Whereas, in the task mempolicy or vma policy or shared policy, the lack
of a specific policy--i.e., a null mempolicy pointer, or no policy at
that offset in a shared policy rbtree--means fall back to surrounding
context, right? As far back as I've looked, mempolicy.c implemented
MPOL_DEFAULT, passed to set_mempolicy() or mbind(), by deleting the
target policy, resulting in "fall back".

The only place that MPOL_DEFAULT actually occurs in a struct mempolicy
is in the system default policy.
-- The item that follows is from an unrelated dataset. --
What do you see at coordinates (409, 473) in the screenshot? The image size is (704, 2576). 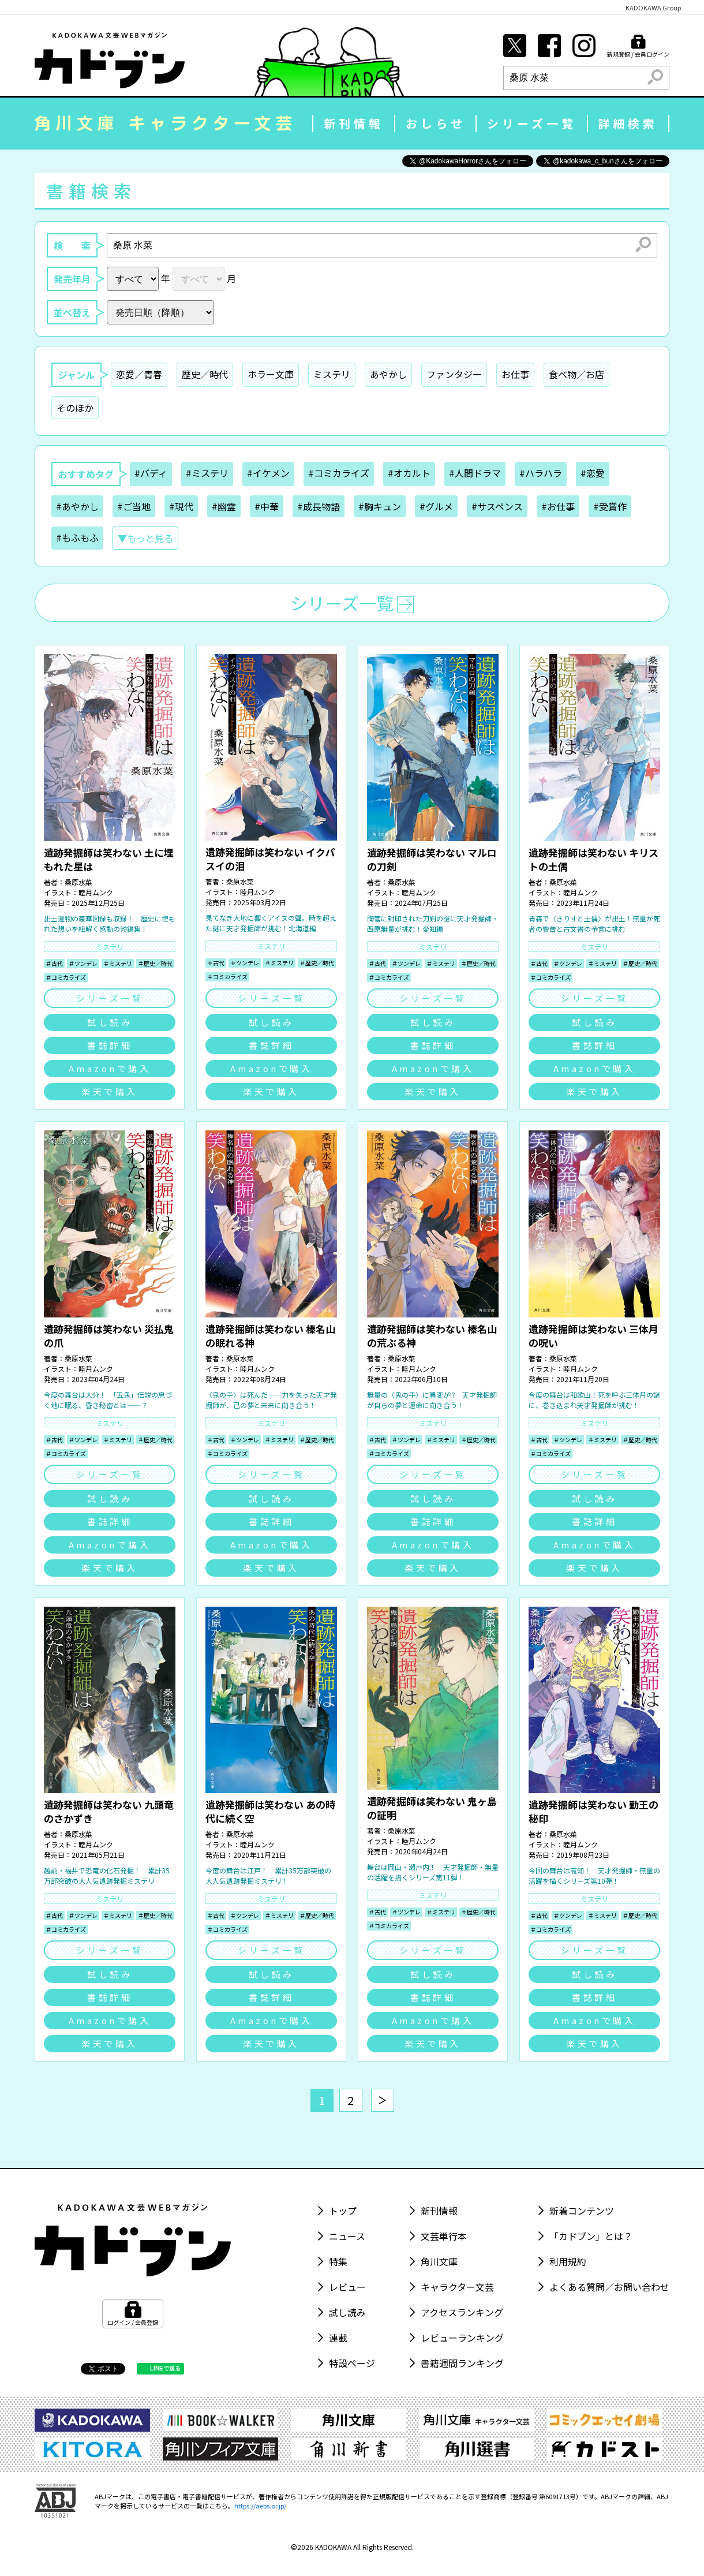 I see `#オカルト` at bounding box center [409, 473].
I think we can simplify the code and
documentation--not have to explain the context dependent meaning of
MPOL_DEFAULT--by making it simply an API request to remove the target
policy and establish "default behavior" for that context--i.e.,
fallback.

Lee
>
> -Andi
>
>
>

2008-03-10 19:10:27

by Andrew Morton

[permalink] [raw]
Subject: Re: [patch -mm 1/2] mempolicy: disallow static or relative flags for local preferred mode

On Fri, 7 Mar 2008 17:24:15 -0800 (PST)
David Rientjes <[email protected]> wrote:

> MPOL_F_STATIC_NODES and MPOL_F_RELATIVE_NODES don't mean anything for
> MPOL_PREFERRED policies that were created with an empty nodemask (for
> purely local allocations). They'll never be invalidated because the
> allowed mems of a task changes or need to be rebound relative to a
> cpuset's placement.
>
> Also fixes a bug identified by Lee Schermerhorn that disallowed empty
> nodemasks to be passed to MPOL_PREFERRED to specify local allocations.

I get a significant-looking reject from this. Can you please redo and
resend?


I put my current rollup (against -rc5) at
http://userweb.kernel.org/~akpm/dr.gz and the broken-out tree is, as always
at http://userweb.kernel.org/~akpm/mmotm/

It would be better for you to get set up for using mmotm - it is my usual
way of publishing the -mm queue between releases.